Walmart was pretty low on light bulbs when I went there last so I am going to see what they have today and if I can't find anything then I will just find one at the pet store.

I prefer the look of sand over gravel.... I just might be switching over then!


----------



## BettaMummy87 (Jul 26, 2014)

I prefer it too.  And like you, I love that black sand.


----------



## BlueSky (Jan 26, 2014)

Would two 10 watt 6500k bulbs work for a 10 gallon? Those are the only tube light bulbs I can find with kelvin rating higher than 5000K. Thinking about just not using my light hood and use the clip on lights since those are easier to find the right bulbs for.

Also, would it be considered low or moderate lighting?


----------



## BlueSky (Jan 26, 2014)

Also the plants that come in the tubes from petco/petsmart do they need to be quarantined?


----------



## BettaMummy87 (Jul 26, 2014)

Without a meter its hard to be certain, what is the depth of the tank and how hig above the water level would the bulbs be set? 

I would hazard a guess at moderate, unless you are mounting them pretty high and/or the tank is deep. 

No idea on the tube plants, we dont get them here. :/ I QT the ones in tubs, if it is a species I am worried about. TBH I pop them in with the QT fish, save having multiple tanks running. Be aware there is an ANubias issue the last few years, so any borwning or smell from the rhizome and it should be segregated from all other anubias (_Echinodorus_ species and _Hygrophila corymbosa _have also been reported to be affected). Dont let it put you off, but maybe QT anubias seperately from any of those other species. _
_


----------



## ZZD (Jan 13, 2013)

I use black sand in my tank and I do have shrimp, but I also use a turkey baster I bought for my tank to clean up the tank as needed. I have one of the hinged glass lids that is always opened and Other than needing water added at least once a week I have no issues with it.


----------



## BlueSky (Jan 26, 2014)

BettaMummy87 said:


> Without a meter its hard to be certain, what is the depth of the tank and how hig above the water level would the bulbs be set?
> 
> I would hazard a guess at moderate, unless you are mounting them pretty high and/or the tank is deep.
> 
> ...


The tank is a standard rectangle 10 gallon tank. From the base of the tank to top of water level is 9 3/4 inches and there is about half an inch of gravel(soon to be changed out with sand). The light bulb is about 2 inches about the water.

I actually have some plants coming from Umar so I probably won't get any tube plants now.



ZZD said:


> I use black sand in my tank and I do have shrimp, but I also use a turkey baster I bought for my tank to clean up the tank as needed.

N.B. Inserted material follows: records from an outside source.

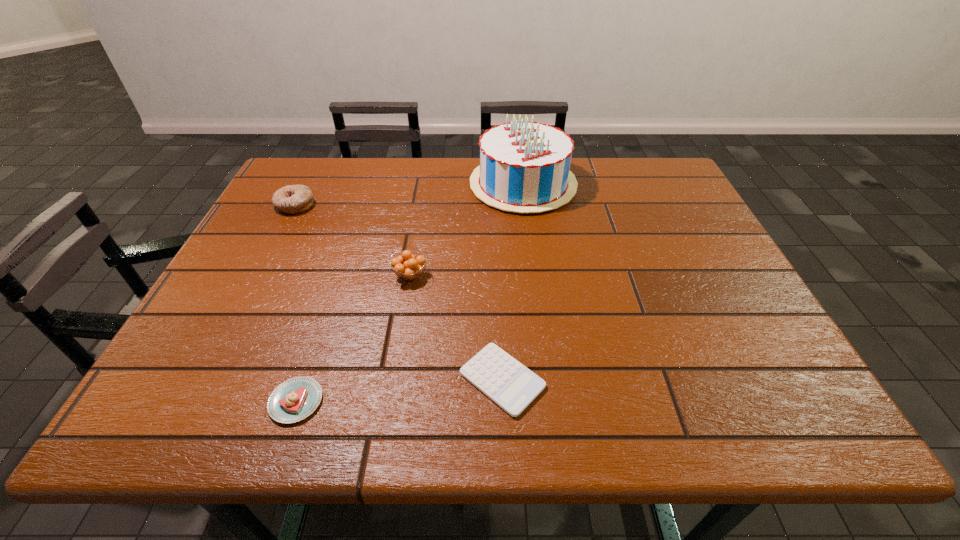 At what (x,y) coordinates should I click in order to perform the action: click on vacant region between the second object from left to right and the third object from left to right. Please return your answer as a coordinate pair (x, y). This screenshot has width=960, height=540. Looking at the image, I should click on (353, 339).

In order to click on free area in between the pastry and the leftmost object in this screenshot , I will do `click(296, 303)`.

Identify the location of free space between the third nearest object and the leftmost object. The width and height of the screenshot is (960, 540). (353, 240).

Find the location of a particular element. free space between the tallest object and the shortest object is located at coordinates (513, 282).

Identify which object is located as the nearest to the third farthest object. Please provide its 2D coordinates. Your answer should be formatted as a tuple, i.e. [(x, y)], where the tuple contains the x and y coordinates of a point satisfying the conditions above.

[(512, 386)]

The width and height of the screenshot is (960, 540). What are the coordinates of `object that is the closest one to the birthday cake` in the screenshot? It's located at (408, 267).

The height and width of the screenshot is (540, 960). What are the coordinates of `free space in the image that satisfies the following two spatial constraints: 1. on the back side of the shortest object; 2. on the left side of the second object from left to right` in the screenshot? It's located at (303, 380).

This screenshot has width=960, height=540. I want to click on vacant point that satisfies the following two spatial constraints: 1. on the back side of the second shortest object; 2. on the left side of the calculator, so click(303, 380).

At what (x,y) coordinates should I click in order to perform the action: click on blank area in the image that satisfies the following two spatial constraints: 1. on the front side of the doughnut; 2. on the right side of the pastry. Please return your answer as a coordinate pair (x, y). Looking at the image, I should click on (193, 401).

I have one of the hinged glass lids that is always opened and Other than needing water added at least once a week I have no issues with it.


Yes that reminds me I need to get a turkey baster!


----------



## Oldfishlady (Mar 1, 2010)

I use and buy my light bulbs from about any store that has a lighting dept-usually walmart-I use the GE brand 6500k daylight-watts depends on the bulb size and that can vary from 10-40watts in my case.

My tanks are all soil based natural planted-no added Co2-only what the tank makes naturally from decomp and lights out-I don't have to use any added ferts since the system generates it for me, however, with the rosette type plants they need a bit more iron (yellowing leaves) sometimes and I will on occasion will need to make some clay balls from the natural clay I harvest around my stock pond and cram around the base of the rosette plants (swords, crypts, val, sags...etc)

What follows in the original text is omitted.